** EXERCISE **
Leave out the pictures and set down exactly the lines from the start of the listing through the one with "Certamen del Amor.", both included.

** PROVIDED RECORDS **
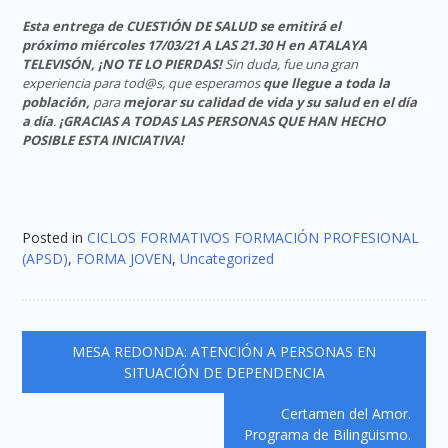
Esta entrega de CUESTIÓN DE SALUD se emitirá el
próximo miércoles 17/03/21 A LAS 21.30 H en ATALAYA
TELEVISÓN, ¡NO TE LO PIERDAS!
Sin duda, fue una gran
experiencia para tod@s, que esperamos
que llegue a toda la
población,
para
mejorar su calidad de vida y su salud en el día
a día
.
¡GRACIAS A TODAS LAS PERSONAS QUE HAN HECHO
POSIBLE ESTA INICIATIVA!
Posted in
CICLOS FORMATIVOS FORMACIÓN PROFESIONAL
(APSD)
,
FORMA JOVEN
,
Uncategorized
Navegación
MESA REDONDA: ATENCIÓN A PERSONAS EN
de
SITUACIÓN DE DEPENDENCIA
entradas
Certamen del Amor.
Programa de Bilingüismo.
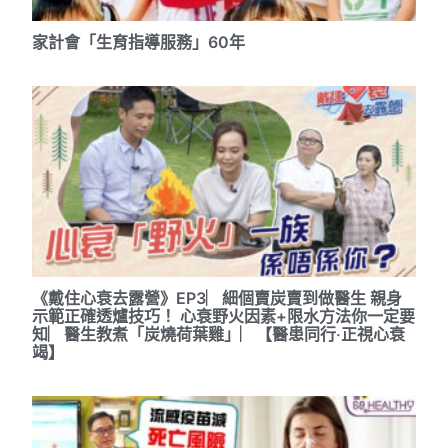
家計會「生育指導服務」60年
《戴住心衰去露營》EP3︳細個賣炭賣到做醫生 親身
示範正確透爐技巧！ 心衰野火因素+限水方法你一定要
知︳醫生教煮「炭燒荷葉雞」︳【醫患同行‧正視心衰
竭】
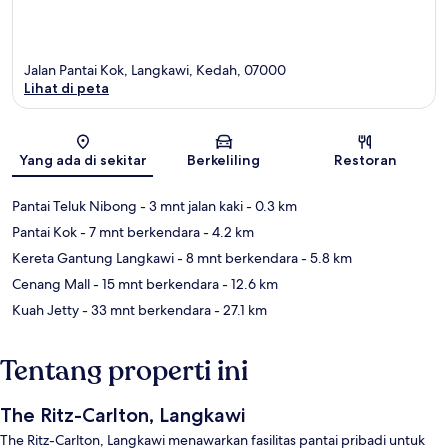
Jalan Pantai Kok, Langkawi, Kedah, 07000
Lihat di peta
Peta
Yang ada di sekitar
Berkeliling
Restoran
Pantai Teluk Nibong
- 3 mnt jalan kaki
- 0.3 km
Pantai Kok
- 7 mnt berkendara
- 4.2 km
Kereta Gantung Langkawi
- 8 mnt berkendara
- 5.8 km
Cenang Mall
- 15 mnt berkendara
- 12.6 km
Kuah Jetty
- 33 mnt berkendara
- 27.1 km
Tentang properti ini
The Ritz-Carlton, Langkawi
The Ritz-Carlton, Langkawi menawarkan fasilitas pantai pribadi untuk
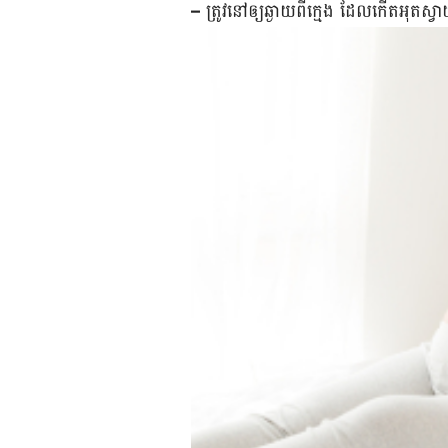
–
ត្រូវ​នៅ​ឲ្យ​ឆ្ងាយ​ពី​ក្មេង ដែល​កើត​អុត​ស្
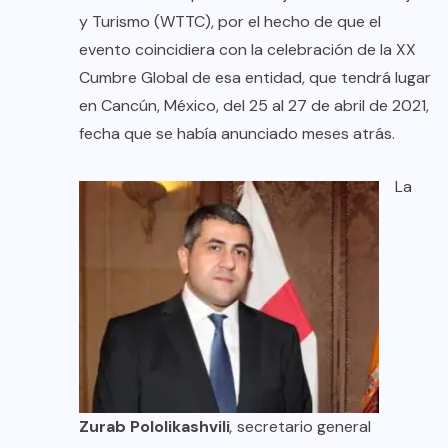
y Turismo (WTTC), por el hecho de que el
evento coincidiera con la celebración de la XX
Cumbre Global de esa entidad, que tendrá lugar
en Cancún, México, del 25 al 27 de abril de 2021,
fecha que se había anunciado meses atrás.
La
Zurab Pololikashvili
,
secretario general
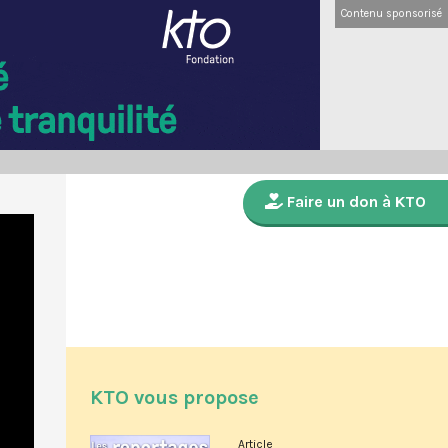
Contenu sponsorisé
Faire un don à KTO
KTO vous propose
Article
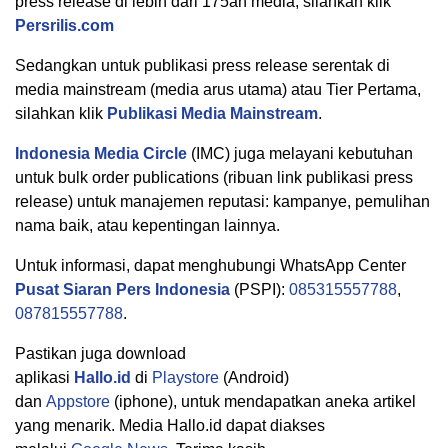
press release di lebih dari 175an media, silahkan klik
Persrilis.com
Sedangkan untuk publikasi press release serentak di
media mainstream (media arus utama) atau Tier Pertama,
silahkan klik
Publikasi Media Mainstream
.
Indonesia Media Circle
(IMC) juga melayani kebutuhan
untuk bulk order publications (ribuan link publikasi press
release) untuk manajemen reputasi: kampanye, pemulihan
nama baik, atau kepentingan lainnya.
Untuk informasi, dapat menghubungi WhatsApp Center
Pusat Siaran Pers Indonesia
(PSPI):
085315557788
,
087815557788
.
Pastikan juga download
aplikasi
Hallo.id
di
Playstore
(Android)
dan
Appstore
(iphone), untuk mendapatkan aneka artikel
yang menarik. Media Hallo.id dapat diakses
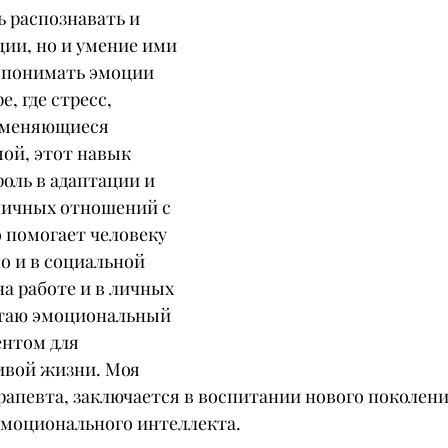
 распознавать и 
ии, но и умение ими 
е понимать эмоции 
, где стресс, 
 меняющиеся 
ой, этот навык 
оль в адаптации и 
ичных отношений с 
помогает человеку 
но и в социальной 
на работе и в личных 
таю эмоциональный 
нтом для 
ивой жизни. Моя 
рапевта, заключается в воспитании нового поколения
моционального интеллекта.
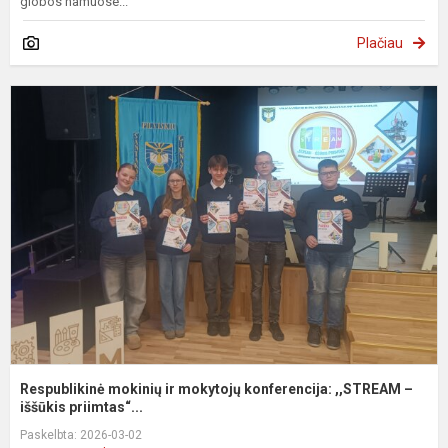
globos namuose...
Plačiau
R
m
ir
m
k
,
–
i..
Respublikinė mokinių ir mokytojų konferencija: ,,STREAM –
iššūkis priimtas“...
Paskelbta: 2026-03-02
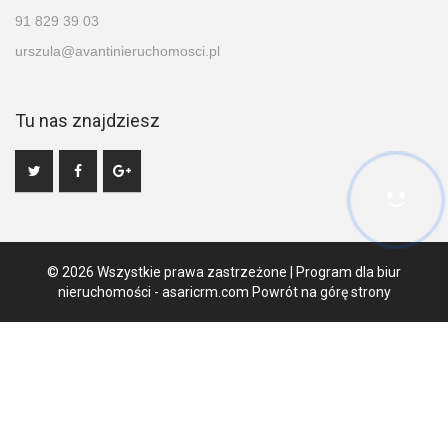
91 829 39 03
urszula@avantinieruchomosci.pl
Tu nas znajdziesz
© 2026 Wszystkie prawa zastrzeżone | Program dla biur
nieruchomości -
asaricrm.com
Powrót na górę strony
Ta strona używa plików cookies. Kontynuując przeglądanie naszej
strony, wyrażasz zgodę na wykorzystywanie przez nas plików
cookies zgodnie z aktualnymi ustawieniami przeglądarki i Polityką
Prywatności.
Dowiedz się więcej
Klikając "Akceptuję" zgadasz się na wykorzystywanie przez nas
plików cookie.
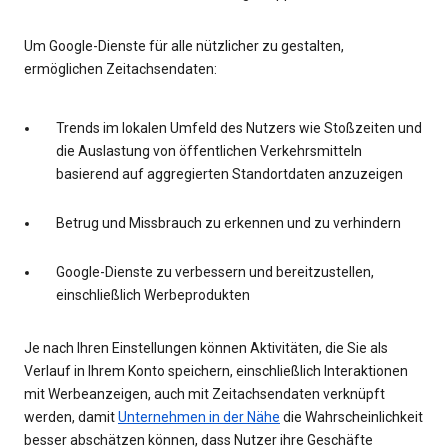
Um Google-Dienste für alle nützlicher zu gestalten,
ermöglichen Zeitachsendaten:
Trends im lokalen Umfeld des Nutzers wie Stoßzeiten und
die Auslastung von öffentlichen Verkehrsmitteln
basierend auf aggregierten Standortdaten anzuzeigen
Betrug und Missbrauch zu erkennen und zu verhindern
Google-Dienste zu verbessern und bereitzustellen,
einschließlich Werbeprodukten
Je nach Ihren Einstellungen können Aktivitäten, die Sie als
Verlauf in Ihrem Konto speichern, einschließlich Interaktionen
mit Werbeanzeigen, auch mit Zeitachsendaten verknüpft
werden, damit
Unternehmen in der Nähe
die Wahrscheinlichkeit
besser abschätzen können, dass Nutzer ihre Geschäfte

** RESPONSE AREA **
Esta entrega de CUESTIÓN DE SALUD se emitirá el
próximo miércoles 17/03/21 A LAS 21.30 H en ATALAYA
TELEVISÓN, ¡NO TE LO PIERDAS!
Sin duda, fue una gran
experiencia para tod@s, que esperamos
que llegue a toda la
población,
para
mejorar su calidad de vida y su salud en el día
a día
.
¡GRACIAS A TODAS LAS PERSONAS QUE HAN HECHO
POSIBLE ESTA INICIATIVA!
Posted in
CICLOS FORMATIVOS FORMACIÓN PROFESIONAL
(APSD)
,
FORMA JOVEN
,
Uncategorized
Navegación
MESA REDONDA: ATENCIÓN A PERSONAS EN
de
SITUACIÓN DE DEPENDENCIA
entradas
Certamen del Amor.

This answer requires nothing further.